[Zope] Zope Eating Memory for Breakfast
Bill Anderson
bill@libc.org
Thu, 13 Apr 2000 17:23:25 -0600
Monty Taylor wrote:
> Zope version: Zope 2.1.4 (source release, python 1.5.2, linux2)
> Python version: 1.5.2 (#1, Feb 14 2000, 18:27:27) [GCC 2.95.1
> 19990816 (release)]
> System Platform: sunos5
> Process ID: 2977 (5)
> Running for: 7 hours 26 min 7 sec
What about for your test server?
What are the loads/restart frequency of the test server?
>
> > (7) Memory growth pattern: my Zope starts out with 7 MB in each
> > of the 4 threads. It starts to climb up slowly, by the end of
> > the day it reaches 18 MB per thread. After 3 days it climbs up
> > to 38 MB. That's about 160 MB total. (No, I don't think the
> > threads are sharing memory, because the Linux "top" command
> > also tells me the percentage of memory usage.)
>
> When I restart it, it starts out at about 18Meg. Then it gradually
> grows, and I eventually notice that it's at 258M. I'll keep a better eye
> on that.
So I make sure I understand:
o Your Data.fs is ~525MB
o Zope's memory usage starts at 1t ~18MB
o Zope's memory usage grows for there
o Uptime: Zope is restarted (or is the machine restarted?) a few times a
week
Right?
> Total number of objects in the database 11057
> Total number of objects in all of the caches combined 1502
> Target size 400
> Target maximum time between accesses 20
>
> I also have Zope on another Solaris Box (which is considerably smaller)
What os is it running?
> and on a Linux machine.
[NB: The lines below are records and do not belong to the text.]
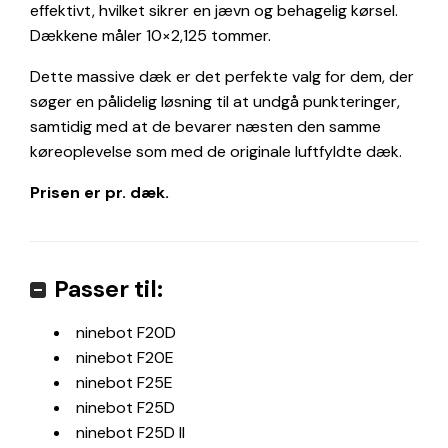
effektivt, hvilket sikrer en jævn og behagelig kørsel.
Dækkene måler 10×2,125 tommer.
Dette massive dæk er det perfekte valg for dem, der
søger en pålidelig løsning til at undgå punkteringer,
samtidig med at de bevarer næsten den samme
køreoplevelse som med de originale luftfyldte dæk.
Prisen er pr. dæk.
Passer til:
ninebot F20D
ninebot F20E
ninebot F25E
ninebot F25D
ninebot F25D II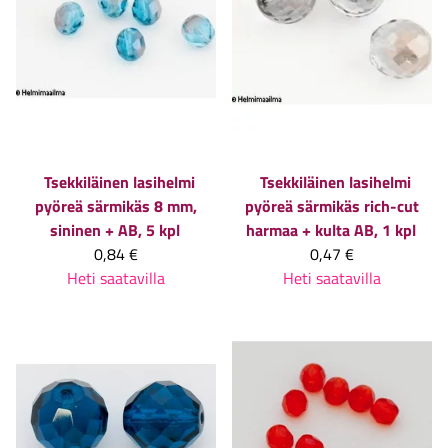
Tsekkiläinen lasihelmi
Tsekkiläinen lasihelmi
pyöreä särmikäs 8 mm,
pyöreä särmikäs rich-cut
sininen + AB, 5 kpl
harmaa + kulta AB, 1 kpl
0,84 €
0,47 €
Heti saatavilla
Heti saatavilla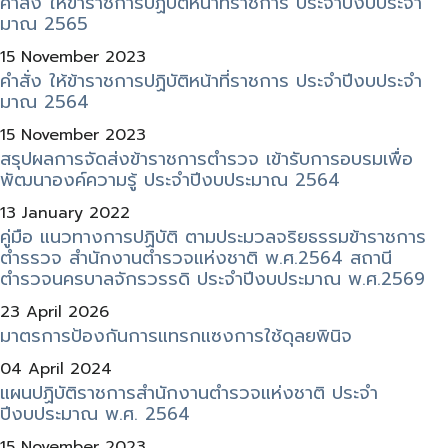
คำสั่ง ให้ข้าราชการปฏิบัติหน้าที่ราชการ ประจำปีงบประจำ
มาณ 2565
15 November 2023
คำสั่ง ให้ข้าราชการปฏิบัติหน้าที่ราชการ ประจำปีงบประจำ
มาณ 2564
15 November 2023
สรุปผลการจัดส่งข้าราชการตำรวจ เข้ารับการอบรมเพื่อ
พัฒนาองค์ความรู้ ประจำปีงบประมาณ 2564
13 January 2022
คู่มือ แนวทางการปฏิบัติ ตามประมวลจริยธรรมข้าราชการ
ตำรรวจ สำนักงานตำรวจแห่งชาติ พ.ศ.2564 สถานี
ตำรวจนครบาลจักรวรรดิ ประจำปีงบประมาณ พ.ศ.2569
23 April 2026
มาตรการป้องกันการแทรกแซงการใช้ดุลยพินิจ
04 April 2024
แผนปฏิบัติราชการสำนักงานตำรวจแห่งชาติ ประจำ
ปีงบประมาณ พ.ศ. 2564
15 November 2023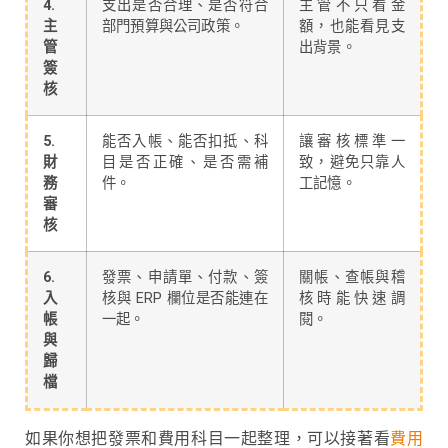
4.
支出是否合理、是否符合
主管不只看金
主
部門預算與公司政策。
額，也能看見支
管
出背景。
簽
核
5.
能否入帳、能否扣抵、科
讓審核標準一
財
目是否正確、是否需補
致，避免只靠人
務
件。
工記憶。
審
核
6.
發票、申請單、付款、簽
關帳、查帳與稽
入
核與 ERP 欄位是否能連在
核時能快速調
帳
一起。
閱。
與
歸
檔
如果你想把發票和費用科目一起整理，可以接著看
費用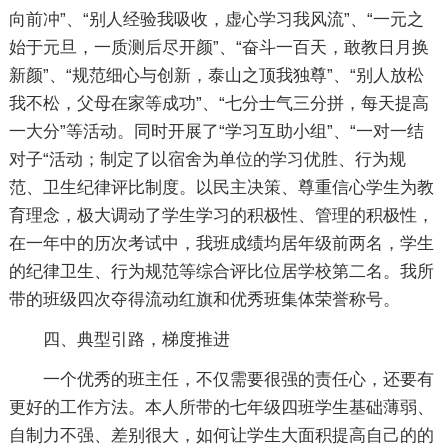
向前冲”、“别人经验我吸收，虚心学习我风流”、“一元之
始于元旦，一质测后尽开颜”、“奋斗一百天，敢教日月换
新颜”、“规范细心与创新，泰山之顶我独尊”、“别人放松
我不松，父母在家等成功”、“七分士气三分拼，每天提高
一大分”等活动。同时开展了“学习互助小组”、“一对一结
对子“活动；制定了以宿舍为单位的学习优胜、行为规
范、卫生纪律评比制度。以民主决策、尊重信心学生为教
育理念，极大调动了学生学习的积极性、管理的积极性，
在一年中的历次考试中，我班成绩均居年级前两名，学生
的纪律卫生、行为规范等综合评比位居学校第二名。我所
带的班级四次夺得流动红旗和优秀班集体荣誉称号。
四、典型引路，梯度推进
一个优秀的班主任，不仅需要很强的责任心，还要有
更好的工作方法。本人所带的七年级四班学生基础薄弱、
自制力不强、差别很大，如何让学生大面积提高自己的的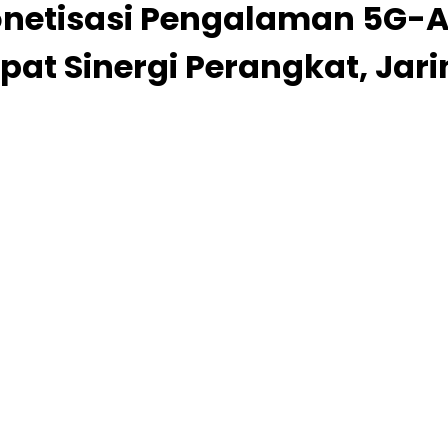
onetisasi Pengalaman 5G-
pat Sinergi Perangkat, Jari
Neither present this problem. The other Solaris
> box is our test machine, and no code goes on the Production Box that
> hasn't gone on the test machine, so I'm even more confused. One of our
> first thoughts concerned the compiler on the big boy, as it was put
> there before we got here (old admins) but the same one would go on the
> test as the
> prod.
>
> Anyone else?
Just trying to narrow by process of elimination....
When you put Zope on the big boy, was it a clean install, or was it
copied over from the test machine? If the latter, I am presuming it was
rebuilt, correct? What about options to the compiler (if any), such as
optimizations, architecture-dependent flags, etc.?
--
In flying I have learned that carelessness and overconfidence are
usually far more dangerous than deliberately accepted risks.